COVID and what now?

It's been little over a month ago that we decided to close the shop due to the now global pandemic known as Corona Virus, or COVID-19. We closed just before we would find out that all non-essential businesses would be ordered to close their doors and people would be ordered to shelter in place. I don't know if I saw the writing on the wall for what was coming or if it was just coincidence. But I was definitely someone who wanted to bury my head in the sand and not acknowledge the severity of this pandemic.

The first two weeks of the closure I went through probably all 5 stages of grief. I laid in bed, I was angry, I was sad, I was confused, and I let myself fall into a slight depression. But in between the lounging and wallowing, I forced myself to get up and plan. Plan in the moments I had the energy because if we give up, we might as well roll over. I stocked up for myself and friends and family that didn't feel up to going to town. I started to make lists of things I could do around the house that I had been neglecting. And I started to bring this website back to life. 

The future is uncertain, I know there is a light at the end of this tunnel, the landscape may look different but there will be a day when we get to freely leave our houses and go back to work. As a small business owner I lay awake at night wondering if we will get to go back to our cute little shop in Duncans Mills. If we will be able to sustain it. I'm holding on so tightly and it irks me to no degree that the help earmarked for small businesses was denied to us, when universities like Harvard, and steak houses like Ruth Chris get millions of dollars in PPP loans. But I can't let that darkness overtake the vision I have for this baby of mine. "Patience and fortitude conquer all things"-Ralph Waldo Emerson. I have never been the most patient of people, Lord knows I try, but I do know how to persevere even in the face of adversity. Even without assistance I will find a way to keep going.

It's interesting because the severity of this pandemic isn't limited to physical health. Mental health, financial security, and planning for the future has all been hit hard with the pause on our normal day to day lives. I know I'm not alone in feeling the effects and hard times. I keep telling myself it could be a lot worse, but it doesn't mitigate the struggle and anxiety I feel.

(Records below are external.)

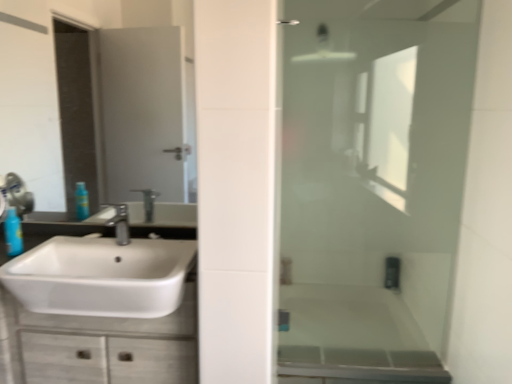 Question: Is white glossy sink at left smaller than satin nickel faucet at center?

Choices:
 (A) yes
 (B) no

Answer: (B)

Question: Would you say white glossy sink at left is outside satin nickel faucet at center?

Choices:
 (A) yes
 (B) no

Answer: (A)

Question: Could you tell me if white glossy sink at left is facing satin nickel faucet at center?

Choices:
 (A) yes
 (B) no

Answer: (B)

Question: Does white glossy sink at left have a lesser height compared to satin nickel faucet at center?

Choices:
 (A) yes
 (B) no

Answer: (B)

Question: Is white glossy sink at left taller than satin nickel faucet at center?

Choices:
 (A) yes
 (B) no

Answer: (A)

Question: From their relative heights in the image, would you say white glossy cabinet at lower left is taller or shorter than satin nickel faucet at center?

Choices:
 (A) short
 (B) tall

Answer: (B)

Question: From the image's perspective, relative to satin nickel faucet at center, is white glossy cabinet at lower left above or below?

Choices:
 (A) below
 (B) above

Answer: (A)

Question: In terms of size, does white glossy cabinet at lower left appear bigger or smaller than satin nickel faucet at center?

Choices:
 (A) small
 (B) big

Answer: (B)

Question: Is white glossy cabinet at lower left inside the boundaries of satin nickel faucet at center, or outside?

Choices:
 (A) outside
 (B) inside

Answer: (A)

Question: Is transparent glass shower door at right inside or outside of translucent plastic bottle at left?

Choices:
 (A) inside
 (B) outside

Answer: (B)

Question: From the image's perspective, is transparent glass shower door at right above or below translucent plastic bottle at left?

Choices:
 (A) above
 (B) below

Answer: (A)

Question: Looking at their shapes, would you say transparent glass shower door at right is wider or thinner than translucent plastic bottle at left?

Choices:
 (A) thin
 (B) wide

Answer: (A)

Question: Is point (288, 122) closer or farther from the camera than point (11, 215)?

Choices:
 (A) farther
 (B) closer

Answer: (A)

Question: From a real-world perspective, is white glossy cabinet at lower left positioned above or below translucent plastic bottle at left?

Choices:
 (A) below
 (B) above

Answer: (A)

Question: Looking at their shapes, would you say white glossy cabinet at lower left is wider or thinner than translucent plastic bottle at left?

Choices:
 (A) wide
 (B) thin

Answer: (A)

What does help is the number of friends and family I've been able to reconnect with during this down time through social media, telephone, and texts. Technology is a beautiful thing. It's also warmed my heart to have so many people reach out through our store instagram and website, the purchases even small have helped me to hold on to hope. And that's all we can do right now is pray and hope for the best. We are going to come out of this, hopefully stronger, united and more connected than we've been in a long time. Stay healthy and well friends, sending all my best.